## The data

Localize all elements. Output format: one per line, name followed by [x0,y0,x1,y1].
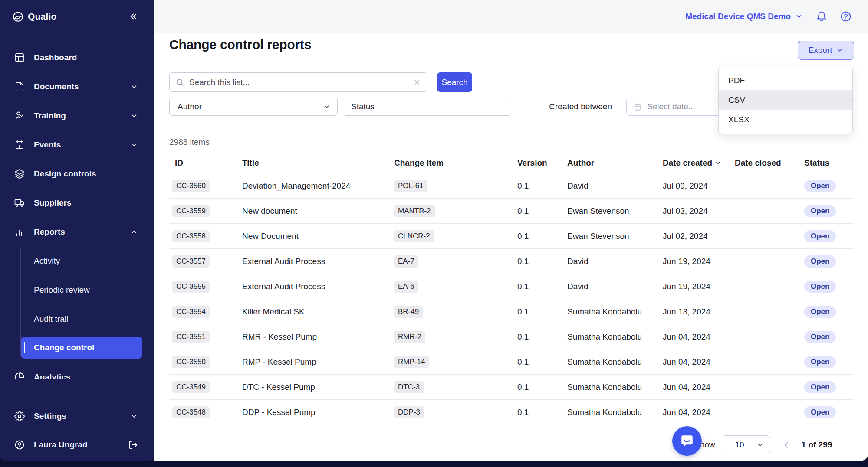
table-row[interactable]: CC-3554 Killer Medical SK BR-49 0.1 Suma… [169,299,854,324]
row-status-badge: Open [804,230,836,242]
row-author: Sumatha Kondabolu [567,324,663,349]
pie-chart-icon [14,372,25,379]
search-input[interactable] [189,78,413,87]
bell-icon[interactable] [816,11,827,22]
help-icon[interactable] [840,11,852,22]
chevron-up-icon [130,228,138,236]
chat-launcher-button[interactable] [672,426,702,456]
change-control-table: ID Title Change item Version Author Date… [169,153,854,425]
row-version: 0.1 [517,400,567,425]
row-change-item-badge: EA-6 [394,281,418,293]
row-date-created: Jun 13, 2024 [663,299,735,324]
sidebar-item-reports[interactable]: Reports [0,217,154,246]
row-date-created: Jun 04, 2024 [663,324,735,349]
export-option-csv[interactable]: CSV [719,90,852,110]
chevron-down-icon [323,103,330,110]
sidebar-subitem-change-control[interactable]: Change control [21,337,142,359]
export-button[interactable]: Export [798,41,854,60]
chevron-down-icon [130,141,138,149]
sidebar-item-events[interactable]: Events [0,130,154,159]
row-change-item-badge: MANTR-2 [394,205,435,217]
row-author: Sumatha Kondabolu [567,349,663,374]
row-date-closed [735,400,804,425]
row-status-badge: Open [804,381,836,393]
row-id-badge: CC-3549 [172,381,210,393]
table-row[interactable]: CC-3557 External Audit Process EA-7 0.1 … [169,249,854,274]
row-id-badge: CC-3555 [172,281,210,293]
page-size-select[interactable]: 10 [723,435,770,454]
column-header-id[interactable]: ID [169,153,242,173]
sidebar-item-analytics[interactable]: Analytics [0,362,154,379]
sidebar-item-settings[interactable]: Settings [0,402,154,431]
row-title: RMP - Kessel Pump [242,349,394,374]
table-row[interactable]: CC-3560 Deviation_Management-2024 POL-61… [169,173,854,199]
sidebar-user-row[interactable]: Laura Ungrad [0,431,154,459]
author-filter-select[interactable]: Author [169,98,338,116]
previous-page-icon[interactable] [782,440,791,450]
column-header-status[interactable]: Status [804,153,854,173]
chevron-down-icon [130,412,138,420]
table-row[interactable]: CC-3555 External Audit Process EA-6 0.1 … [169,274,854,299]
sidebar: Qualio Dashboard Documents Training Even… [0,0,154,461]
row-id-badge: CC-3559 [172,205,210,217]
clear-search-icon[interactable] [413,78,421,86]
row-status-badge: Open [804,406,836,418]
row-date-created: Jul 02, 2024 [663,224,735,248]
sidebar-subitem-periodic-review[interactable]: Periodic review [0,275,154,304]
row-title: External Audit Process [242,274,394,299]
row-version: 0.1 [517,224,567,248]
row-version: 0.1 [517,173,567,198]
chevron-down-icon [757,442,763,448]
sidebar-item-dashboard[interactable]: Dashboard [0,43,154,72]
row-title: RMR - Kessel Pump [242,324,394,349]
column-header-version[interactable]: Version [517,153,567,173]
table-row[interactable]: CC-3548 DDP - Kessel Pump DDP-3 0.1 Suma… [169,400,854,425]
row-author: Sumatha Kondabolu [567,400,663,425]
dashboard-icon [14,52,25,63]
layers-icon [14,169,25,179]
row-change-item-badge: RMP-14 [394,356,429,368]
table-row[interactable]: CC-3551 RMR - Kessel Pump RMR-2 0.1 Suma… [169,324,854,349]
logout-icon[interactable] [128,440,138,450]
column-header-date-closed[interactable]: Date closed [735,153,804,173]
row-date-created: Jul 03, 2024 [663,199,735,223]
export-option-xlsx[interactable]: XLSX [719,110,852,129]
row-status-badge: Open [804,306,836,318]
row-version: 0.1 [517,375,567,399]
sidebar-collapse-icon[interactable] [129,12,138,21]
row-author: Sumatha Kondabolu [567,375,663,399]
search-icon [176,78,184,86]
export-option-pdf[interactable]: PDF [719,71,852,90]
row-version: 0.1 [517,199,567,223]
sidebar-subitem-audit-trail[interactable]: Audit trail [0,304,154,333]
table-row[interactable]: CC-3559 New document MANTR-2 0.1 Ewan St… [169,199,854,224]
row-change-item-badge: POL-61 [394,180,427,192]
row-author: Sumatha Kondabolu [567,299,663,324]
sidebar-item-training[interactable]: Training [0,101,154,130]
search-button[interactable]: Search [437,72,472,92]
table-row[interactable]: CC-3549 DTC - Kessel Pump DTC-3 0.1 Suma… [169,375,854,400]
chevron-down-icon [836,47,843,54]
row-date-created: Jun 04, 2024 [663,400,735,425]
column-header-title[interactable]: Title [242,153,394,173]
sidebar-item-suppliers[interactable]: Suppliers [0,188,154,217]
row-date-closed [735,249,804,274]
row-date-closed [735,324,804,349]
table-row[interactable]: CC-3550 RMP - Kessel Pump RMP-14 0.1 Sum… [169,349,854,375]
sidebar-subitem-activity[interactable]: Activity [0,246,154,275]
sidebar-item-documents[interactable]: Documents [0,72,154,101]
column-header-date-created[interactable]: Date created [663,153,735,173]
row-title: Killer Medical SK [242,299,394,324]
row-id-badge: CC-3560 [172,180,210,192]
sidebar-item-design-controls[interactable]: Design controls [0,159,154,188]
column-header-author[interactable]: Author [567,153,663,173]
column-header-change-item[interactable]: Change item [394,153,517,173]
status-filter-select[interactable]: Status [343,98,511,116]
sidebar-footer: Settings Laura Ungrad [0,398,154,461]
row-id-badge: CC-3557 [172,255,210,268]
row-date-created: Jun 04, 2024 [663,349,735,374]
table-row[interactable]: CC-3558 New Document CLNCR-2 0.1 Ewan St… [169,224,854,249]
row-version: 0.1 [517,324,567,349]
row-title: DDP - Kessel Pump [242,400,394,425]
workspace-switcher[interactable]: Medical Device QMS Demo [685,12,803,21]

--

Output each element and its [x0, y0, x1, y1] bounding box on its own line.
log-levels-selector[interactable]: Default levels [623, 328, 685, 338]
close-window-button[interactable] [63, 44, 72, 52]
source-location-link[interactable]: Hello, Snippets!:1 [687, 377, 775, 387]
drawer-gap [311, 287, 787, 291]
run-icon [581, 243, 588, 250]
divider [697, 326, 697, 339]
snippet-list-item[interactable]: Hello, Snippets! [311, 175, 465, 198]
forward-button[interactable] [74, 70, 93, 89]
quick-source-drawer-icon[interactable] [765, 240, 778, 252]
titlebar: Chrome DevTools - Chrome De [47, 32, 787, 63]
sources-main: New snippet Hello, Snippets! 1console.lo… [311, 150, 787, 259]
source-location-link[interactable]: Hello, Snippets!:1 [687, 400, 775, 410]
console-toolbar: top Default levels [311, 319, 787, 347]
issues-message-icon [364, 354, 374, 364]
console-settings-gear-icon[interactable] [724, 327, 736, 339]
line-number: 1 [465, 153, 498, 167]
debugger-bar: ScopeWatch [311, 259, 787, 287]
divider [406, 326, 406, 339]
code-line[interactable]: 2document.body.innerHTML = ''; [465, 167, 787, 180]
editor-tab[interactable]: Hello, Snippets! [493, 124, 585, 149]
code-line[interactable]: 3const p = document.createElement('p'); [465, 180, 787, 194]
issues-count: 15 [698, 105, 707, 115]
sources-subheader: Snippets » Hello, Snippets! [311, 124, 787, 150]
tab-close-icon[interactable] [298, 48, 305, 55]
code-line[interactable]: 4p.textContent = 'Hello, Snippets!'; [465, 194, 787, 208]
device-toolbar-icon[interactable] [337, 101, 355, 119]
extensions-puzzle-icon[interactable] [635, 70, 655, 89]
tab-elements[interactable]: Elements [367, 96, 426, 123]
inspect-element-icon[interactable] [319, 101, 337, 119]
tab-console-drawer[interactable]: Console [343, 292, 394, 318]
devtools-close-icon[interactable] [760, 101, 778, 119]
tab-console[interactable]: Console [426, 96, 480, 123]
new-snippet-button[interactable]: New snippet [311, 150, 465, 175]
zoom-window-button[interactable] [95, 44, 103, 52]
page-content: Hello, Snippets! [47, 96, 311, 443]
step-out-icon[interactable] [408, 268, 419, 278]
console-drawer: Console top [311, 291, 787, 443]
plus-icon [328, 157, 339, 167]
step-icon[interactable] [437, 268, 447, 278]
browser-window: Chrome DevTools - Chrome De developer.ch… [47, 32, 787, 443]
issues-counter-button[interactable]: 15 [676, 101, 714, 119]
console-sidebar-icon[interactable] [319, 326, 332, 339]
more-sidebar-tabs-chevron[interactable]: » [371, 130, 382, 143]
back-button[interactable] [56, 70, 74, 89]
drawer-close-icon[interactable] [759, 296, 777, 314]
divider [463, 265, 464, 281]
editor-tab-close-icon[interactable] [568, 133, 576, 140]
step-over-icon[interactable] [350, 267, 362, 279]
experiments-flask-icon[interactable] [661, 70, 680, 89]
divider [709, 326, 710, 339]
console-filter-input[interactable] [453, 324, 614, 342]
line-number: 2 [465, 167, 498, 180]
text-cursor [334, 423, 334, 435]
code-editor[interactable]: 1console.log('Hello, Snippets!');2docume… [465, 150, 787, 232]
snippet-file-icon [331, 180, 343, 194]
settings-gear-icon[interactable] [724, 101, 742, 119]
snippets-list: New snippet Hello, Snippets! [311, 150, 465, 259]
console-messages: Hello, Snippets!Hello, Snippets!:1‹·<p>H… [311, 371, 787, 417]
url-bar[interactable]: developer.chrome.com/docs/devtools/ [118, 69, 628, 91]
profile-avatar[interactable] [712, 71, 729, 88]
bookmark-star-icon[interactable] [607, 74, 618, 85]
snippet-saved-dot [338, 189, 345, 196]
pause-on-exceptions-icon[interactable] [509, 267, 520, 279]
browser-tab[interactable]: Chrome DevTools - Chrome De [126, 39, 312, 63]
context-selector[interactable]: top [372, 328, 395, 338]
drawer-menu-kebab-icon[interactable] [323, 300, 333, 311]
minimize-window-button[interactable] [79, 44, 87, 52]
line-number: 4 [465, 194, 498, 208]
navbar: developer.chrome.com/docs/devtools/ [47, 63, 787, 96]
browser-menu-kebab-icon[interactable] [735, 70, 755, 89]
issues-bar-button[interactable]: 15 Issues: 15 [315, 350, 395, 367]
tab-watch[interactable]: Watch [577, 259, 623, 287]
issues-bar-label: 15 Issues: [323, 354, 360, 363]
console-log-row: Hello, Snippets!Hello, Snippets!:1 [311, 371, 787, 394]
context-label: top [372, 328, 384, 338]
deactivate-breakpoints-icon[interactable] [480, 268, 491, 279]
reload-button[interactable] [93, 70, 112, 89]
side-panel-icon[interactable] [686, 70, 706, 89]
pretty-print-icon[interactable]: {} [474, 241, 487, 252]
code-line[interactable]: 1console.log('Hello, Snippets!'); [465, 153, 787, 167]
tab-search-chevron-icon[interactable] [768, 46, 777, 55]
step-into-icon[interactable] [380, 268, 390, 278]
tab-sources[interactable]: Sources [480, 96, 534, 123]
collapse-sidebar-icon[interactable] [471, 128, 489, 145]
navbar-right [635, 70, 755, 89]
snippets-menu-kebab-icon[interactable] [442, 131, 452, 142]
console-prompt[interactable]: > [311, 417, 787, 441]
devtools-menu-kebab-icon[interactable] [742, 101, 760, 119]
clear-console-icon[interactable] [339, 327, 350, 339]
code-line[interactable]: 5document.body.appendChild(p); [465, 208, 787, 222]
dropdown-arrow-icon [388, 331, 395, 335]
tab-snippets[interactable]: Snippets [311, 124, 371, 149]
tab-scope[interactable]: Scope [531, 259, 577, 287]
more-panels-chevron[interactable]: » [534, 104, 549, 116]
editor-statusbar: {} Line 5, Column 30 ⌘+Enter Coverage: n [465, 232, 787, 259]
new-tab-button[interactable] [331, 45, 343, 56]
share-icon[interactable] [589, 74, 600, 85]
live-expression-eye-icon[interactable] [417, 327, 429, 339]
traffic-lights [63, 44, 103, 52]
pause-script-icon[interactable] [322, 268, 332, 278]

* * *

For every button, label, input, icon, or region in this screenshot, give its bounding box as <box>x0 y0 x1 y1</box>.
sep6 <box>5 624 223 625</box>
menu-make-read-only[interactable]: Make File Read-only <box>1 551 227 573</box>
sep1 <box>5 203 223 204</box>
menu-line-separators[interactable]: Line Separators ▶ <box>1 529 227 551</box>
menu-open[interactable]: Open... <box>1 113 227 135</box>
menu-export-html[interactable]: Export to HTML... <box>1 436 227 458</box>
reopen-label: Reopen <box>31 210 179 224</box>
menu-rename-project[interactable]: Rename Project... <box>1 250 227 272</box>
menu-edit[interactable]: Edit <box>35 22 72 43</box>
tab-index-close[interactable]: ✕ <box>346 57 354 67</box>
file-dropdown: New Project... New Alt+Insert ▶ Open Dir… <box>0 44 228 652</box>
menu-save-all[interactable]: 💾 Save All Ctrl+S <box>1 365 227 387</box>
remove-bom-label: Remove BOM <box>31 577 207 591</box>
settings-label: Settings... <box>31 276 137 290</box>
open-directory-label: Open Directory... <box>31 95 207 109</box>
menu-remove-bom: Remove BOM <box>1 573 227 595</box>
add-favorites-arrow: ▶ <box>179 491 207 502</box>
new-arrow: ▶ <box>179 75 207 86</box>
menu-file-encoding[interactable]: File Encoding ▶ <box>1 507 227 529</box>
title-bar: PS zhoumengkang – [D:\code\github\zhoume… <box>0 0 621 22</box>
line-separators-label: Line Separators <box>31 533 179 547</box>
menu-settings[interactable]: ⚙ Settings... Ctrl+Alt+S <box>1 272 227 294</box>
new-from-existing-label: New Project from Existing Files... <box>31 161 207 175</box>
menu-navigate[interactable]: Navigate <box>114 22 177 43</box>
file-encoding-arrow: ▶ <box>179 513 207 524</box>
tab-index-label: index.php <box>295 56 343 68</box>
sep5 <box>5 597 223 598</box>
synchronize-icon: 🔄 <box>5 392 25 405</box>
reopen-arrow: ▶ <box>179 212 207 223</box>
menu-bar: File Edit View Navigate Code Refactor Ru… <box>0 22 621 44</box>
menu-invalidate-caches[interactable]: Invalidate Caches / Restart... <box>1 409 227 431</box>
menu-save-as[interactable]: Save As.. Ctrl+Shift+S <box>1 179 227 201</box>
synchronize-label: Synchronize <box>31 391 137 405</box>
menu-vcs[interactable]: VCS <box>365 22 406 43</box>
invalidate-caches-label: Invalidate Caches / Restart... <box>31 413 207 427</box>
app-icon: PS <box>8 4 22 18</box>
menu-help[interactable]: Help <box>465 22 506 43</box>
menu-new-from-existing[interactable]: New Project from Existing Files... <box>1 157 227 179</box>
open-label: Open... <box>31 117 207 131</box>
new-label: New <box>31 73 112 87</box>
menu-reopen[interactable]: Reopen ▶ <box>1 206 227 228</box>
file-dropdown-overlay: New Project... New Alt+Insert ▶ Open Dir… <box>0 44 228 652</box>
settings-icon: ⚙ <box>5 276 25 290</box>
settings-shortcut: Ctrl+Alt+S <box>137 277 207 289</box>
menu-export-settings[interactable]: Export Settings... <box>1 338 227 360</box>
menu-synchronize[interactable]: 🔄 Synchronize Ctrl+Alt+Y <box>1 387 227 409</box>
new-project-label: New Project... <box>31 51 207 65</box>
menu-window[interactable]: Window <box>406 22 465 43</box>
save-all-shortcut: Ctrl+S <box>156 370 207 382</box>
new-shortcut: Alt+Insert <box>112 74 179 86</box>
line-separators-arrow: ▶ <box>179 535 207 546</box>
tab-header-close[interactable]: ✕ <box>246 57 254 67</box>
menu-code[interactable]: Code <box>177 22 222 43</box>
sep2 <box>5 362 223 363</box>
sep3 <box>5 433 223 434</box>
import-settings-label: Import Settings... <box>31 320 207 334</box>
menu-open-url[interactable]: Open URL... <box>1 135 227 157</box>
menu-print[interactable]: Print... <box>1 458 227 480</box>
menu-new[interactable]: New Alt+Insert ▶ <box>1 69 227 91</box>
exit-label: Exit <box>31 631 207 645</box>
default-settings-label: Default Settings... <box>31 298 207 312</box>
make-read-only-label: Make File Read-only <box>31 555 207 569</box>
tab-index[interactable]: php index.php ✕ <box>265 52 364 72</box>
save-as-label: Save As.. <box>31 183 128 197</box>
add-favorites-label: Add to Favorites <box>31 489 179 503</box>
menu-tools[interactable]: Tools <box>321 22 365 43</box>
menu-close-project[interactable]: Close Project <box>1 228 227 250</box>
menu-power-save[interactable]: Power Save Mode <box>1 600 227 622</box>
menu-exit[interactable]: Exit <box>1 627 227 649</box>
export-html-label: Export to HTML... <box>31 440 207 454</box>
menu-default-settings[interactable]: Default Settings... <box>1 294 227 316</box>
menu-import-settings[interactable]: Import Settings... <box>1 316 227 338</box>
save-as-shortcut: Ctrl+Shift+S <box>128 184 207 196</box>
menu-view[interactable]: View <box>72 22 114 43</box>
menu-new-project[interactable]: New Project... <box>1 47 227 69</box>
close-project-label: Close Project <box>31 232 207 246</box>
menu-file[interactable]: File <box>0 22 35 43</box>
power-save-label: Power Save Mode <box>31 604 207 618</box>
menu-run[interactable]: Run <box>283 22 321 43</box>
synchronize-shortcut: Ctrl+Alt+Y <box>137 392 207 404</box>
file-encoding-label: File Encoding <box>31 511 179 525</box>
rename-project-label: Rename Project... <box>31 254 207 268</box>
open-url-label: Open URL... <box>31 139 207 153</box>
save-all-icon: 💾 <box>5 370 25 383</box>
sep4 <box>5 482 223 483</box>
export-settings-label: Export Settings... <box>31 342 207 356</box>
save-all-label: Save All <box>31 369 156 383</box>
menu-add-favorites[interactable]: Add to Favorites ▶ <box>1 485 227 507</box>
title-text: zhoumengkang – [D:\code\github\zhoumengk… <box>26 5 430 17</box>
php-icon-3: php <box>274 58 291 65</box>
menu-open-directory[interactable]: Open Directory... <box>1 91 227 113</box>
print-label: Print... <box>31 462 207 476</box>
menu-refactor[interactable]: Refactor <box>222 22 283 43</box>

## Problem description
Keep only the lines of the listing that contain the word "directory", and copy them.

## Exercise result
open-directory-label: Open Directory... <box>31 95 207 109</box>
menu-open-directory[interactable]: Open Directory... <box>1 91 227 113</box>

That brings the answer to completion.